Dans « Twist à Bamako », Robert Guédiguian plonge le spectateur dans le Mali devenu indépendant, à l’avenir encore indéfini.

 Samba (Stéphane Beck) est le fils d’un industriel et commerçant de Bamako qui fait travailler ses ouvriers et ouvrières du tissage et de la teinture dans des conditions inhumaines.
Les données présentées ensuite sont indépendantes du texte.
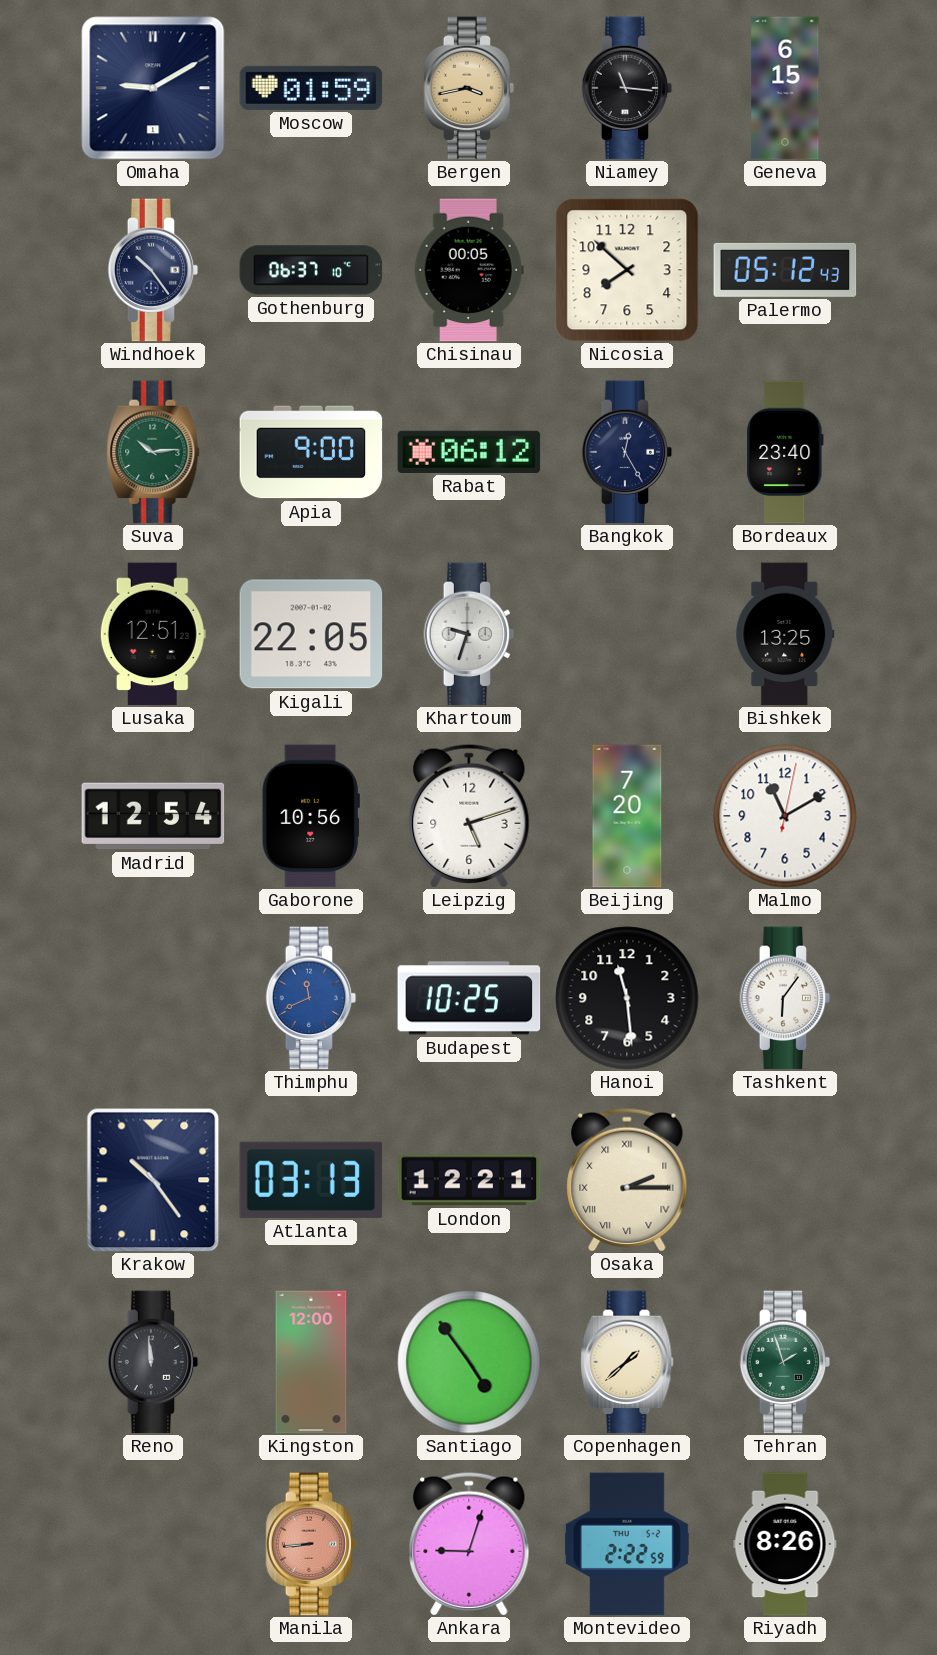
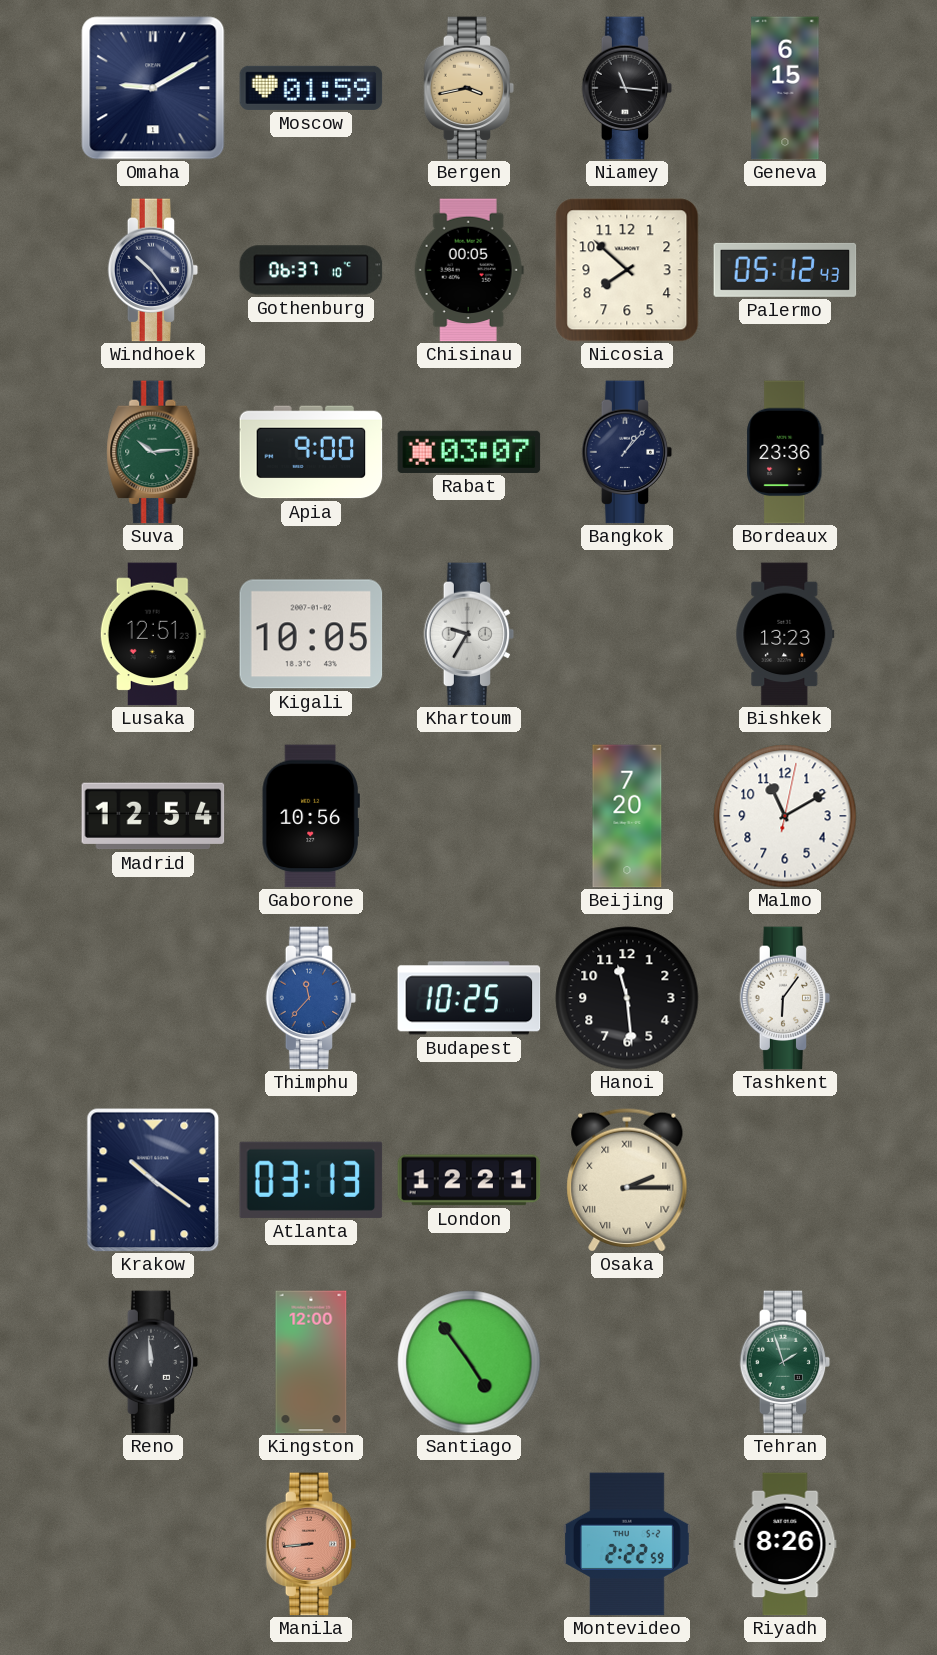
Rabat: 06:12 -> 03:07
Bangkok: 12:25 -> 1:07
Bordeaux: 23:40 -> 23:36
Kigali: 22:05 -> 10:05
Khartoum: 9:33 -> 9:35
Bishkek: 13:25 -> 13:23
Leipzig: 5:12 -> none
Thimphu: 11:41 -> 11:37
Krakow: 10:24 -> 10:21
Copenhagen: 1:38 -> none
Ankara: 9:03 -> none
Il est aussi militant socialiste, chaperonné par le ministre de la Jeunesse de Modibo Keita, devenu président deux ans auparavant.

 À la tête d’une brigade de trois apôtres de la révolution, au volant d’un pick-up 403, il se rend dans des villages pour convaincre les paysans des bienfaits d’une révolution qui contrôle les prix des produits qu’ils vendent et collectivise des terres.
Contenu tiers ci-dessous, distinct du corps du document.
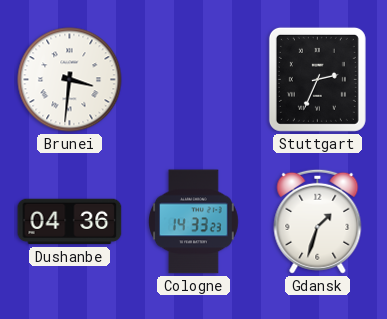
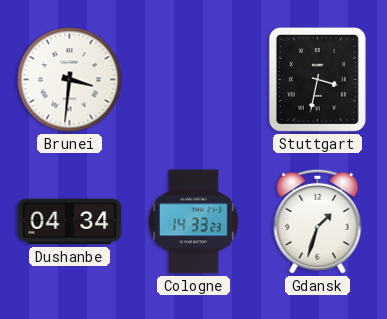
Stuttgart: 2:34 -> 3:32
Dushanbe: 04:36 -> 04:34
Lors d’une de ces expéditions, une jeune femme (Alicia da Luz Gomes) se cache dans le pick-up. Elle se nomme Lara et a été mariée de force à un homme alcoolique et violent. Entre Lara et Samba nait une histoire d’amour passionnée, dont la danse est le combustible. Pas n’importe quelle danse : le twist, dans un club où se retrouve la jeunesse dorée de Bamako.

 Samba est convaincu que son pays est à l’aube d’une ère nouvelle, que les richesses accaparées par le colonisateur français seront redistribuées au peuple, qu’un nouveau code de la famille empêchera les mariages forcés et permettra aux femmes violentées de divorcer.

 Il faut déchanter. Le code de la famille ne verra pas le jour. Au nom de la tradition, les clubs adonnés au rock et au twist sont fermés. Les restrictions à l’import-export entraînent la fermeture de commerces et la récession économique. Les commerçants se révoltent et regrettent ouvertement le temps des Français. Le père de Samba (Issaka Sawadogo) est accusé d’avoir fomenté un coup d’État, incarcéré et torturé. La sécurité de Lara est menacée.

 « Twist à Bamako » est un film magnifique, dépaysant, troublant par les questions qu’il pose sur les conséquences de la colonisation et la montée des intégrismes. Il est porté par d’excellents acteurs, avec une mention spéciale pour Alicia da Luz Gomes. La bande son d’Olivier Alary, qui mêle chansons occidentales des années soixante, musiques traditionnelles et créations, est remarquable.